Neural audio codecs: how to get audio into LLMs
Overall reception
- Thread is highly positive about the article: praised as dense, clear, visually excellent, and a strong conceptual overview of neural audio, tokenization, and codecs.
- Several people mention sharing it with teams or using it to guide current audio/voice projects.
“Real understanding” and tokenization
- Some push back on the article’s contrast between speech wrappers (ASR→LLM→TTS) and “real speech understanding,” arguing that text tokenization is also a lossy, non-“real” representation.
- Others note that “understanding” itself isn’t well defined; current systems are judged by behavioral benchmarks, not mechanistic criteria.
- Related work is cited on learning tokenization and language modeling end-to-end, including for text, images, and audio.
Audio-first models and data constraints
- Multiple commenters ask why we don’t just tokenize speech directly and build LLMs on speech tokens.
- Points raised:
- Audio tokens are far more numerous than text tokens (at least ~4×), increasing cost.
- There’s a lot of speech in the world, but still far less normalized, labeled, and linguistically clean than text.
- Aligning audio with text (timing) used to be a concern but is now mostly solved by modern ASR; huge timestamped corpora have been built with Whisper-like systems.

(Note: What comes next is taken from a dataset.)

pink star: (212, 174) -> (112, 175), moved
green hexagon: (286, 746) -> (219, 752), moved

- Some expect audio-first models to eventually surpass text-only LLMs in communicative nuance.
Neural codecs vs traditional codecs (MP3/Opus, formants, physics)
- Core discussion is how to turn continuous audio into discrete tokens suitable for autoregressive models.

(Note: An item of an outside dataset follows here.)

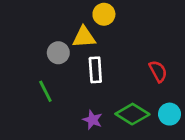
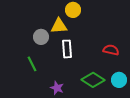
red semicircle: (158, 71) -> (111, 50), turned -49
purple star: (92, 120) -> (57, 88), moved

- Neural codecs (VQ-VAE, RVQ) are favored because they:
- Achieve very low bitrates (≈1–3 kbps) while preserving intelligibility and prosody.
- Produce categorical, discrete tokens that are easier for transformers than continuous embeddings or heavily compressed bytestreams.
- Traditional codecs (MP3/Opus, formant/source–filter models) are discussed:
- Pros: psychoacoustic design, lower CPU cost, decades of engineering.
- Cons: bitrates still high; bitpacking and psychoacoustic pruning obscure structure that models might need to learn semantics and generalize.
- Some argue that discarding “inaudible” components may hurt learning, even if humans can’t consciously perceive them.
Pitch, emotion, and non-verbal cues
- Several users test current voice LLMs and find they often fail at pitch recognition, melody, accent contrasts, and fine-grained prosody.
- Debate whether this is:
- A capability/representation issue: audio tokens dominated by text-like information, models trained mostly to map to/from text.
- Or an alignment/safety issue: restrictions against accent-matching, voice imitation, or music generation may have suppressed capabilities that were present early on.
- Example: synthetic TTS data used for training carries little meaningful variation in tone, so models may learn to ignore prosody.
- There is interest in ASR that outputs not only words but metadata on pitch, emotion, and non-verbal sounds; current mainstream ASR usually drops these.
Signal representations: waveforms, spectrograms, and human expertise
- A side-thread debates whether experienced audio engineers can “read” phonemes or words from raw waveforms.
- Skeptics say typical DAW waveforms don’t contain enough visible information for that; maybe coarse cues like “um” or word boundaries.
- Others report being able to visually distinguish certain consonants/vowels with assistance from tools like Melodyne and spectrograms.
- Historical work on spectrogram reading is mentioned as an analogy for models processing time–frequency representations (e.g., Whisper).
Model architectures and hierarchy
- Some propose that linear/constant-time sequence models (RWKV, S4) or hierarchical setups might be better suited to audio than full transformers.
- Idea: a fast, low-level phonetic model plus a slower, high-level transformer that operates on coarser “summary” tokens carrying semantics and emotion.
- Related existing work is cited (e.g., hierarchical token stacks in music models, patch-based audio models), supporting the general direction.
Alignment, accents, and social issues
- Discussion touches on whether voice models should match user accents or deliberately avoid it.
- Some view non-matching as an overcautious, sociopolitical choice; others emphasize avoiding automated inferences about race from voice.
- There’s concern about models becoming “phrenology machines” if they predict race/ethnicity from audio.
Practical tools, applications, and accessibility
- Commenters mention existing tools (podcast editors, Descript-style systems) that already mix ASR and audio manipulation, hinting at near-term use cases: automatic filler removal, prosody-aware editing, emotional TTS.
- Several express excitement about future systems that:
- Truly understand pronunciation, intonation, and emotion.
- Can correct second-language accents or respond playfully to how you speak.
- One commenter criticizes limited public access to some of the discussed tooling (e.g., voice cloning systems requiring short samples), noting that closed deployment slows community experimentation.